Vorrei dire, allora, una parola d’incoraggiamento in particolare ai Sacerdoti e ai Diaconi di questa Chiesa, che si dedicano con generosità al lavoro pastorale, come pure ai Religiosi e alle Religiose. A volte, essere operai nella vigna del Signore può essere faticoso, gli impegni si moltiplicano, le richieste sono tante, i problemi non mancano: sappiate attingere quotidianamente dal rapporto di amore con Dio nella preghiera la forza per portare l’annuncio profetico di salvezza; ri-centrate la vostra esistenza sull’essenziale del Vangelo; coltivate una reale dimensione di comunione e di fraternità all’interno del presbiterio, delle vostre comunità, nei rapporti con il Popolo di Dio; testimoniate nel ministero la potenza dell’amore che viene dall’Alto, viene dal Signore presente in mezzo a noi.

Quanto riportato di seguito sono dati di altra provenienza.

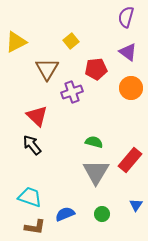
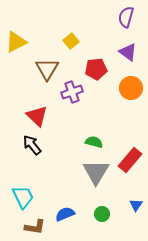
cyan trapezoid: moved 7 px left; rotated 45 degrees clockwise
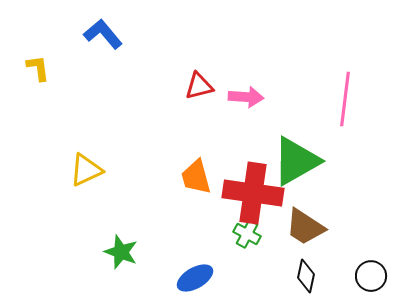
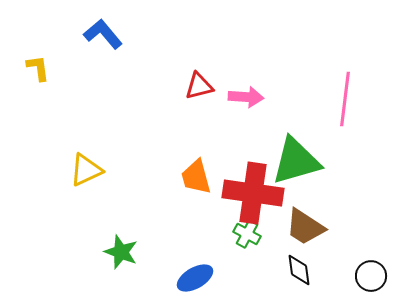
green triangle: rotated 14 degrees clockwise
black diamond: moved 7 px left, 6 px up; rotated 20 degrees counterclockwise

La prima lettura che abbiamo ascoltato, ci presenta proprio un modo particolare di glorificazione di Gesù: l’apostolato e i suoi frutti. Paolo e Barnaba, al termine del loro primo viaggio apostolico, ritornano nelle città già visitate e rianimano i discepoli, esortandoli a restare saldi nella fede, perché, come essi dicono, «dobbiamo entrare nel regno di Dio attraverso molte tribolazioni» (At 14,22). La vita cristiana, cari fratelli e sorelle, non è facile; so che anche a Torino non mancano difficoltà, problemi, preoccupazioni: penso, in particolare, a quanti vivono concretamente la loro esistenza in condizioni di precarietà, a causa della mancanza del lavoro, dell’incertezza per il futuro, della sofferenza fisica e morale; penso alle famiglie, ai giovani, alle persone anziane che spesso vivono in solitudine, agli emarginati, agli immigrati. Sì, la vita porta ad affrontare molte difficoltà, molti problemi, ma è proprio la certezza che ci viene dalla fede, la certezza che non siamo soli, che Dio ama ciascuno senza distinzione ed è vicino a ciascuno con il suo amore, che rende possibile affrontare, vivere e superare la fatica dei problemi quotidiani. E’ stato l’amore universale di Cristo risorto a spingere gli apostoli ad uscire da se stessi, a diffondere la parola di Dio, a spendersi senza riserve per gli altri, con coraggio, gioia e serenità. Il Risorto possiede una forza di amore che supera ogni limite, non si ferma davanti ad alcun ostacolo. E la Comunità cristiana, specialmente nelle realtà più impegnate pastoralmente, deve essere strumento concreto di questo amore di Dio.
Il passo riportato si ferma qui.